I keep hearing some variations of the following comment: “Living organisms generate the equivalent of exabytes (or zettabytes, or whatever) amount of information per second. We will need to store all this data, and then analyze it to make sense of what is going on.” The first part of the statement is certainly true. A detailed description of the position and state of every molecule even within a single cell will take enormous amounts of data. Similarly, recordings of the activity of a population of neurons already generate gigabytes of data per second. As our recording techniques get better, the rate at which data is generated will also increase.
However, I am worried about the second part of the statement. There are a couple of concerns here. If we mindlessly accumulate data, it is possible that important features will be buried in the mess. As I wrote separately, some have suggested that this is perfectly fine. We just need to feed the whole shebang to some data crunching supercomputer, and it will tell us what matters and what does not. In this brave new world, scientists would only have to decide what questions need to be answered – machines will collect and interpret the data for us.

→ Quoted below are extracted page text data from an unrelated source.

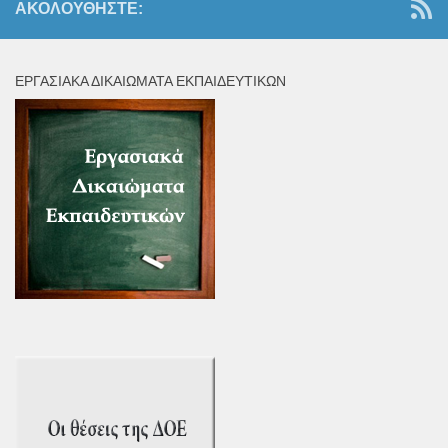
ΑΚΟΛΟΥΘΉΣΤΕ:
ΕΡΓΑΣΙΑΚΆ ΔΙΚΑΙΏΜΑΤΑ ΕΚΠΑΙΔΕΥΤΙΚΏΝ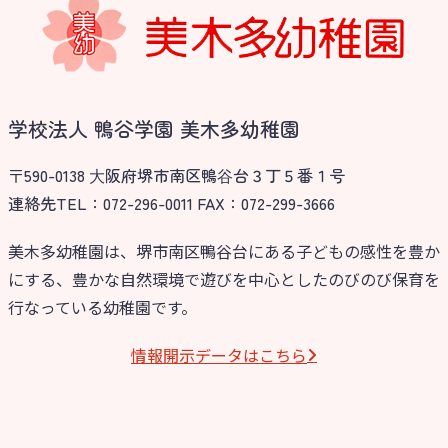
学校法人 鴨谷学園 美木多幼稚園
〒590-0138 ⼤阪府堺市南区鴨⾕台３丁５番１号
連絡先TEL：072-296-0011 FAX：072-299-3666
美木多幼稚園は、堺市南区鴨谷台にある子どもの感性を豊か
にする、豊かな自然環境で遊びを中心としたのびのび保育を
行なっている幼稚園です。
情報開⽰データはこちら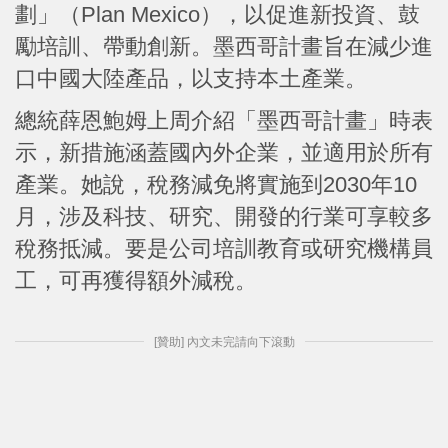
劃」（Plan Mexico），以促進新投資、鼓
勵培訓、帶動創新。墨西哥計畫旨在減少進
口中國大陸產品，以支持本土產業。
總統薛恩鮑姆上周介紹「墨西哥計畫」時表
示，新措施涵蓋國內外企業，並適用於所有
產業。她說，稅務減免將實施到2030年10
月，涉及科技、研究、開發的行業可享較多
稅務抵減。要是公司培訓教育或研究機構員
工，可再獲得額外減稅。
[贊助] 內文未完請向下滾動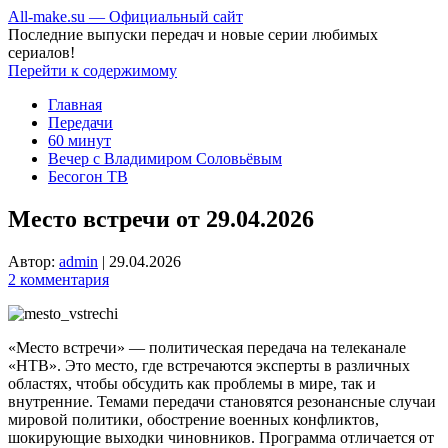
All-make.su — Официальный сайт
Последние выпуски передач и новые серии любимых
сериалов!
Перейти к содержимому
Главная
Передачи
60 минут
Вечер с Владимиром Соловьёвым
Бесогон ТВ
Место встречи от 29.04.2026
Автор:
admin
|
29.04.2026
2 комментария
«Место встречи» — политическая передача на телеканале
«НТВ». Это место, где встречаются эксперты в различных
областях, чтобы обсудить как проблемы в мире, так и
внутренние. Темами передачи становятся резонансные случаи
мировой политики, обострение военных конфликтов,
шокирующие выходки чиновников. Программа отличается от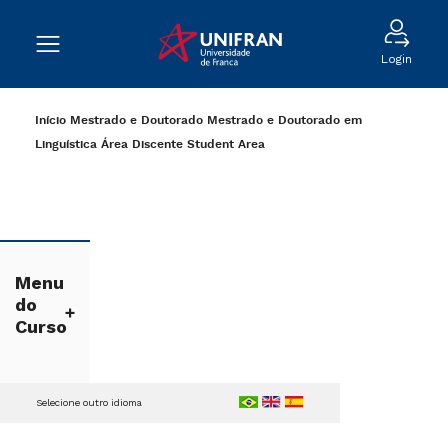
Login
Início
Mestrado e Doutorado
Mestrado e Doutorado em
Linguística
Área Discente
Student Area
Menu
do
Curso
Selecione outro idioma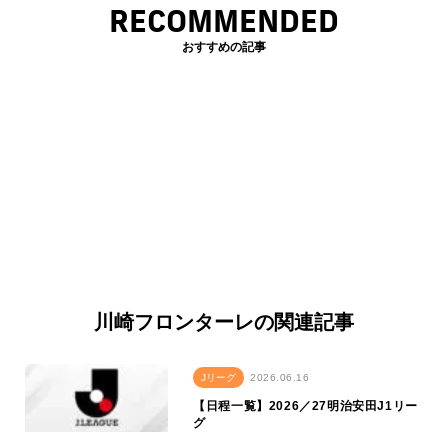
RECOMMENDED
おすすめの記事
川崎フロンターレの関連記事
Jリーグ
2026.06.16
【日程一覧】2026／27明治安田J1リー
グ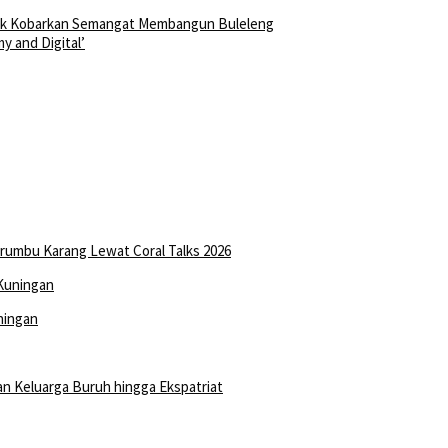
jak Kobarkan Semangat Membangun Buleleng
y and Digital’
erumbu Karang Lewat Coral Talks 2026
ningan
an Keluarga Buruh hingga Ekspatriat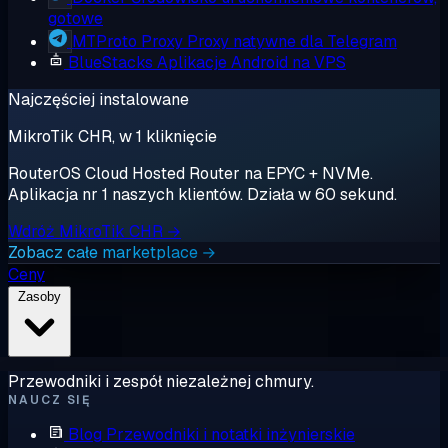
gotowe
MTProto Proxy
Proxy natywne dla Telegram
BlueStacks
Aplikacje Android na VPS
Najczęściej instalowane
MikroTik CHR, w 1 kliknięcie
RouterOS Cloud Hosted Router na EPYC + NVMe.
Aplikacja nr 1 naszych klientów. Działa w 60 sekund.
Wdróż MikroTik CHR →
Zobacz całe marketplace →
Ceny
Zasoby
Przewodniki i zespół niezależnej chmury.
NAUCZ SIĘ
Blog
Przewodniki i notatki inżynierskie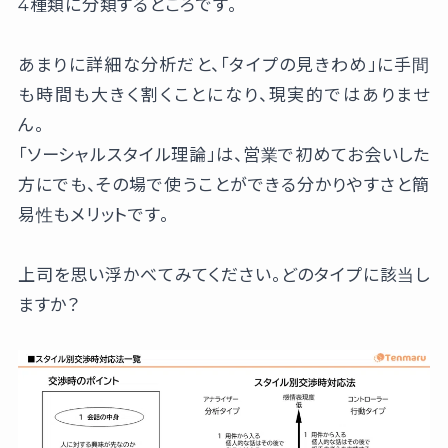
4種類に分類するところです。
あまりに詳細な分析だと、「タイプの見きわめ」に手間
も時間も大きく割くことになり、現実的ではありませ
ん。
「ソーシャルスタイル理論」は、営業で初めてお会いした
方にでも、その場で使うことができる分かりやすさと簡
易性もメリットです。
上司を思い浮かべてみてください。どのタイプに該当し
ますか？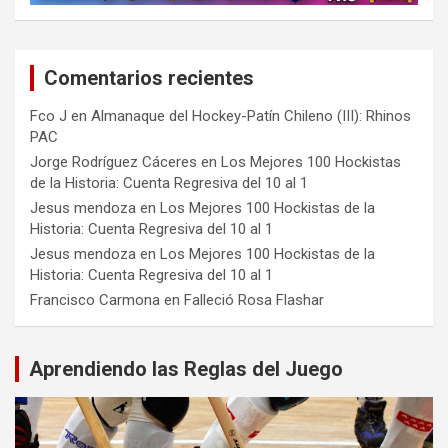
Comentarios recientes
Fco J
en
Almanaque del Hockey-Patín Chileno (III): Rhinos
PAC
Jorge Rodríguez Cáceres
en
Los Mejores 100 Hockistas
de la Historia: Cuenta Regresiva del 10 al 1
Jesus mendoza
en
Los Mejores 100 Hockistas de la
Historia: Cuenta Regresiva del 10 al 1
Jesus mendoza
en
Los Mejores 100 Hockistas de la
Historia: Cuenta Regresiva del 10 al 1
Francisco Carmona
en
Falleció Rosa Flashar
Aprendiendo las Reglas del Juego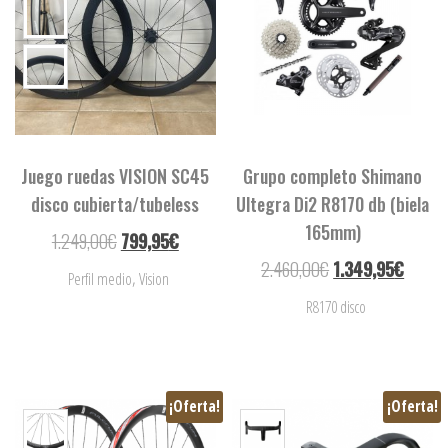
Juego ruedas VISION SC45
Grupo completo Shimano
disco cubierta/tubeless
Ultegra Di2 R8170 db (biela
165mm)
1.249,00
€
799,95
€
2.460,00
€
1.349,95
€
,
Perfil medio
Vision
R8170 disco
¡Oferta!
¡Oferta!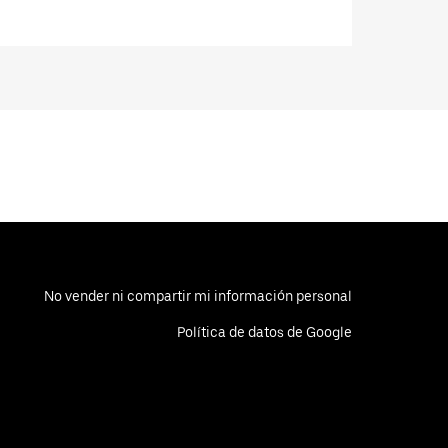
No vender ni compartir mi información personal
Política de datos de Google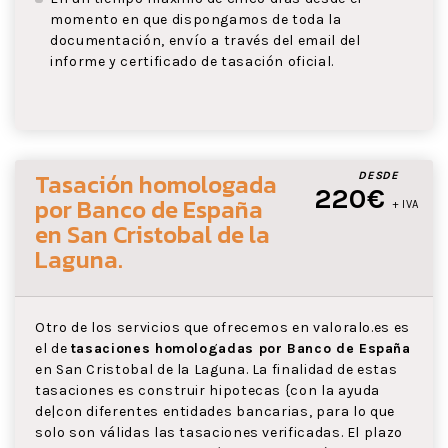
momento en que dispongamos de toda la
documentación, envío a través del email del
informe y certificado de tasación oficial.
Tasación homologada
DESDE
220€
por Banco de España
+ IVA
en San Cristobal de la
Laguna
.
Otro de los servicios que ofrecemos en valoralo.es es
el de
tasaciones homologadas por Banco de España
en San Cristobal de la Laguna. La finalidad de estas
tasaciones es construir hipotecas {con la ayuda
de|con diferentes entidades bancarias, para lo que
solo son válidas las tasaciones verificadas. El plazo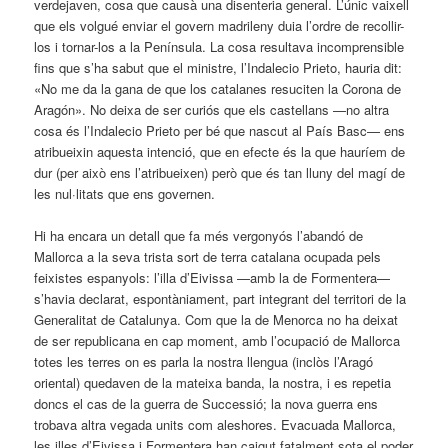
verdejaven, cosa que causà una disenteria general. L’únic vaixell
que els volgué enviar el govern madrileny duia l’ordre de recollir-
los i tornar-los a la Península. La cosa resultava incomprensible
fins que s’ha sabut que el ministre, l’Indalecio Prieto, hauria dit:
«No me da la gana de que los catalanes resuciten la Corona de
Aragón». No deixa de ser curiós que els castellans —no altra
cosa és l’Indalecio Prieto per bé que nascut al País Basc— ens
atribueixin aquesta intenció, que en efecte és la que hauríem de
dur (per això ens l’atribueixen) però que és tan lluny del magí de
les nul·litats que ens governen.
Hi ha encara un detall que fa més vergonyós l’abandó de
Mallorca a la seva trista sort de terra catalana ocupada pels
feixistes espanyols: l’illa d’Eivissa —amb la de Formentera—
s’havia declarat, espontàniament, part integrant del territori de la
Generalitat de Catalunya. Com que la de Menorca no ha deixat
de ser republicana en cap moment, amb l’ocupació de Mallorca
totes les terres on es parla la nostra llengua (inclòs l’Aragó
oriental) quedaven de la mateixa banda, la nostra, i es repetia
doncs el cas de la guerra de Successió; la nova guerra ens
trobava altra vegada units com aleshores. Evacuada Mallorca,
les illes d’Eivissa i Formentera han caigut fatalment sota el poder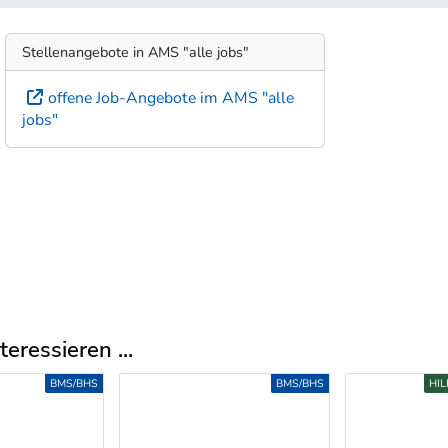
Stellenangebote in AMS "alle jobs"
offene Job-Angebote im AMS "alle
jobs"
eressieren ...
BMS/BHS
BMS/BHS
HIL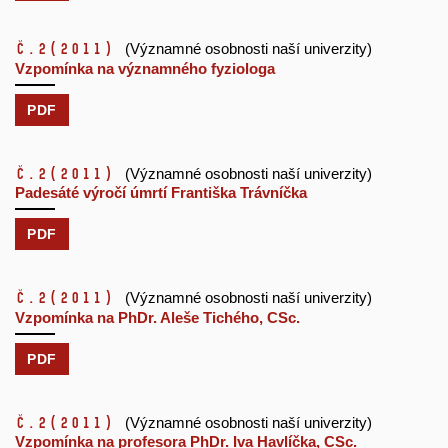
č.2
(2011)
(Významné osobnosti naší univerzity)
Vzpomínka na významného fyziologa
PDF
č.2
(2011)
(Významné osobnosti naší univerzity)
Padesáté výročí úmrtí Františka Trávníčka
PDF
č.2
(2011)
(Významné osobnosti naší univerzity)
Vzpomínka na PhDr. Aleše Tichého, CSc.
PDF
č.2
(2011)
(Významné osobnosti naší univerzity)
Vzpomínka na profesora PhDr. Iva Havlíčka, CSc.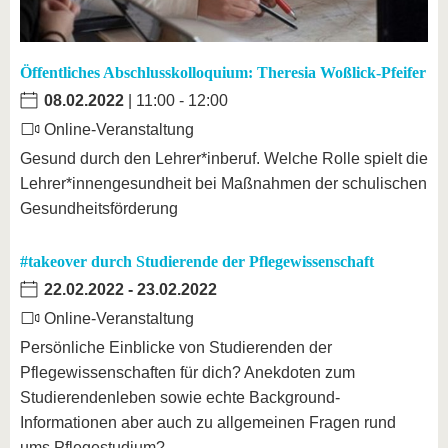
Öffentliches Abschlusskolloquium: Theresia Woßlick-Pfeifer
08.02.2022
| 11:00 - 12:00
Online-Veranstaltung
Gesund durch den Lehrer*inberuf. Welche Rolle spielt die
Lehrer*innengesundheit bei Maßnahmen der schulischen
Gesundheitsförderung
#takeover durch Studierende der Pflegewissenschaft
22.02.2022
-
23.02.2022
Online-Veranstaltung
Persönliche Einblicke von Studierenden der
Pflegewissenschaften für dich? Anekdoten zum
Studierendenleben sowie echte Background-
Informationen aber auch zu allgemeinen Fragen rund
ums Pflegestudium?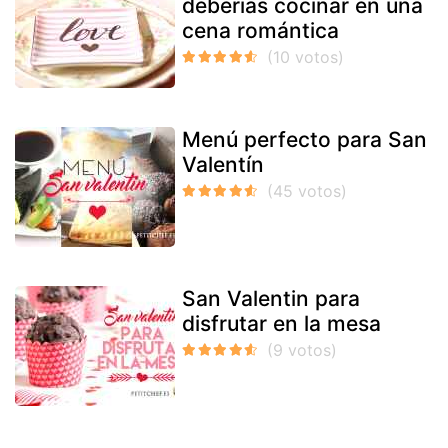
deberías cocinar en una
cena romántica
Menú perfecto para San
Valentín
San Valentin para
disfrutar en la mesa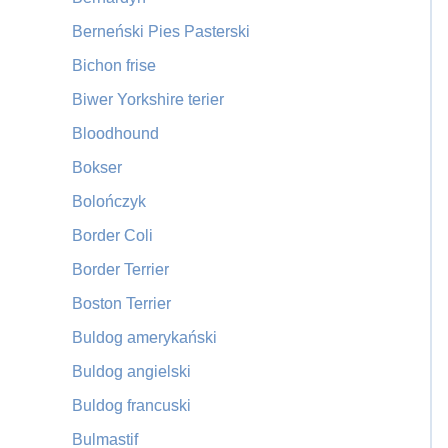
Berneński Pies Pasterski
Bichon frise
Biwer Yorkshire terier
Bloodhound
Bokser
Bolończyk
Border Coli
Border Terrier
Boston Terrier
Buldog amerykański
Buldog angielski
Buldog francuski
Bulmastif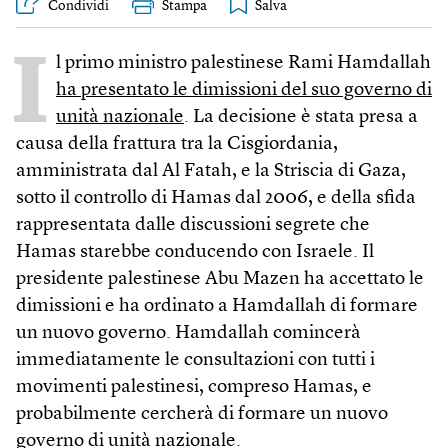
Condividi
Stampa
I
l primo ministro palestinese Rami Hamdallah
ha presentato le dimissioni del suo governo di
unità nazionale
. La decisione è stata presa a
causa della frattura tra la Cisgiordania,
amministrata dal Al Fatah, e la Striscia di Gaza,
sotto il controllo di Hamas dal 2006, e della sfida
rappresentata dalle discussioni segrete che
Hamas starebbe conducendo con Israele. Il
presidente palestinese Abu Mazen ha accettato le
dimissioni e ha ordinato a Hamdallah di formare
un nuovo governo. Hamdallah comincerà
immediatamente le consultazioni con tutti i
movimenti palestinesi, compreso Hamas, e
probabilmente cercherà di formare un nuovo
governo di unità nazionale.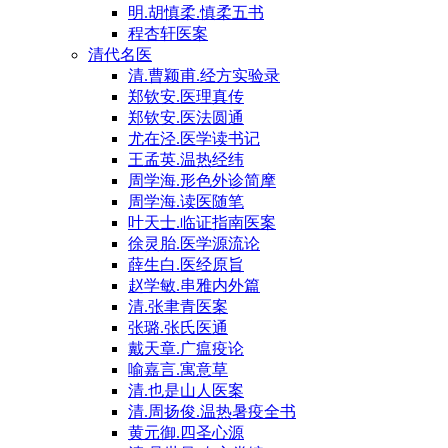
明.胡慎柔.慎柔五书
程杏轩医案
清代名医
清.曹颖甫.经方实验录
郑钦安.医理真传
郑钦安.医法圆通
尤在泾.医学读书记
王孟英.温热经纬
周学海.形色外诊简摩
周学海.读医随笔
叶天士.临证指南医案
徐灵胎.医学源流论
薛生白.医经原旨
赵学敏.串雅内外篇
清.张聿青医案
张璐.张氏医通
戴天章.广瘟疫论
喻嘉言.寓意草
清.也是山人医案
清.周扬俊.温热暑疫全书
黄元御.四圣心源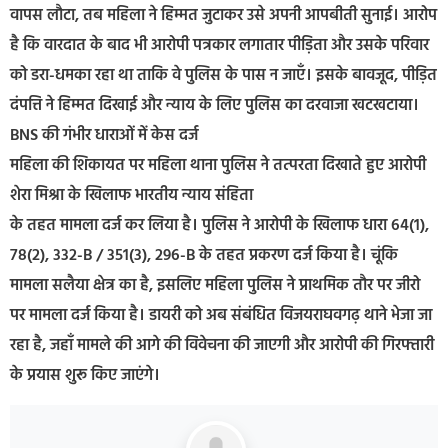
वापस लौटा, तब महिला ने हिम्मत जुटाकर उसे अपनी आपबीती सुनाई। आरोप
है कि वारदात के बाद भी आरोपी पत्रकार लगातार पीड़िता और उसके परिवार
को डरा-धमका रहा था ताकि वे पुलिस के पास न जाएँ। इसके बावजूद, पीड़ित
दंपत्ति ने हिम्मत दिखाई और न्याय के लिए पुलिस का दरवाजा खटखटाया।
BNS की गंभीर धाराओं में केस दर्ज
महिला की शिकायत पर महिला थाना पुलिस ने तत्परता दिखाते हुए आरोपी
शेरा मिश्रा के खिलाफ भारतीय न्याय संहिता
के तहत मामला दर्ज कर लिया है। पुलिस ने आरोपी के खिलाफ धारा 64(1),
78(2), 332-B / 351(3), 296-B के तहत प्रकरण दर्ज किया है। चूंकि
मामला सलैया क्षेत्र का है, इसलिए महिला पुलिस ने प्राथमिक तौर पर जीरो
पर मामला दर्ज किया है। डायरी को अब संबंधित विजयराघवगढ़ थाने भेजा जा
रहा है, जहाँ मामले की आगे की विवेचना की जाएगी और आरोपी की गिरफ्तारी
के प्रयास शुरू किए जाएंगे।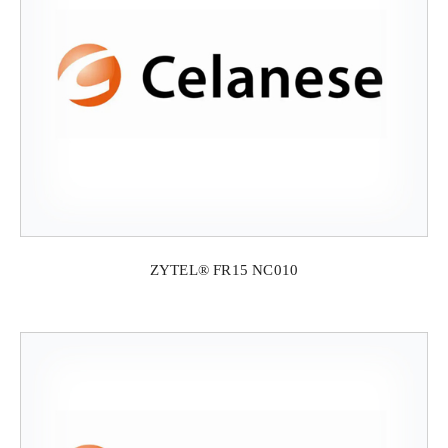
ZYTEL® FR15 NC010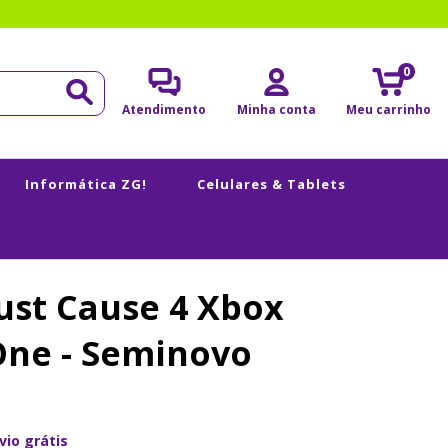
0
Atendimento
Minha conta
Meu carrinho
Informática ZG!
Celulares & Tablets
ust Cause 4 Xbox
One - Seminovo
vio grátis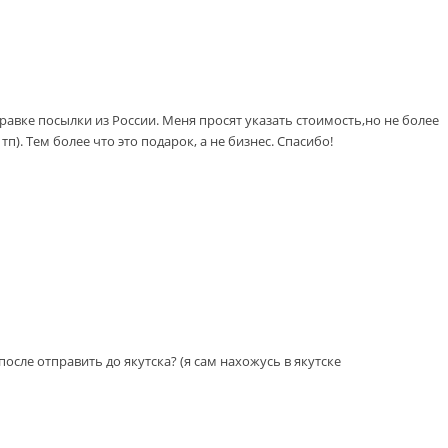
авке посылки из России. Меня просят указать стоимость,но не более
). Тем более что это подарок, а не бизнес. Спасибо!
осле отправить до якутска? (я сам нахожусь в якутске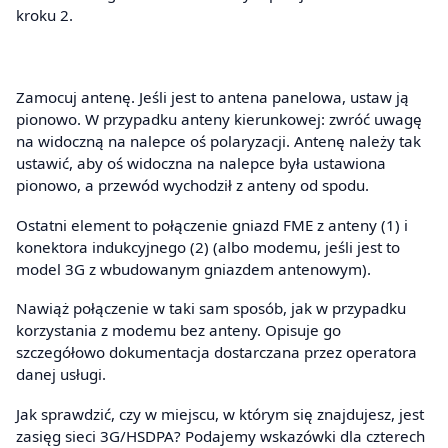
kroku 2.
Zamocuj antenę. Jeśli jest to antena panelowa, ustaw ją
pionowo. W przypadku anteny kierunkowej: zwróć uwagę
na widoczną na nalepce oś polaryzacji. Antenę należy tak
ustawić, aby oś widoczna na nalepce była ustawiona
pionowo, a przewód wychodził z anteny od spodu.
Ostatni element to połączenie gniazd FME z anteny (1) i
konektora indukcyjnego (2) (albo modemu, jeśli jest to
model 3G z wbudowanym gniazdem antenowym).
Nawiąż połączenie w taki sam sposób, jak w przypadku
korzystania z modemu bez anteny. Opisuje go
szczegółowo dokumentacja dostarczana przez operatora
danej usługi.
Jak sprawdzić, czy w miejscu, w którym się znajdujesz, jest
zasięg sieci 3G/HSDPA? Podajemy wskazówki dla czterech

However, I doubt that our algorithms are this powerful. For the foreseeable future, we will have to play an active part in analyzing and understanding the data. And this means that blindly collecting all the data we can may not be the best approach.
A second related question is what is the complexity of a satisfactory description of a living organism — say a bacterium, or the human brain. I would expect that the complexity of the description will dictate how much data we will need to fully develop it.
What constitutes a satisfactory description is subjective. Satisfactory can mean that the description gives us a feeling that we understand how the organism functions. A satisfactory description could also give accurate predictions of how an organism behaves, without giving us an understanding of the mechanisms.
I am relatively optimistic that we will be able to develop the second type of models. We already have some computational models of organisms that give very good predictions about their behavior (here is an example by Jae Kyoung Kim, and collaborators and a computational model of a cell about which I wrote before). However, these models are not simple. I doubt that you can really stare at them and gain a deep understanding of how the model, or the organism, ticks.
Perhaps we will be able to develop models of living organisms that both give us accurate predictions, and deep insights into how they function. After all, physicists have given us such descriptions of the physical world. However, I doubt that we will get there just by blindly amassing data.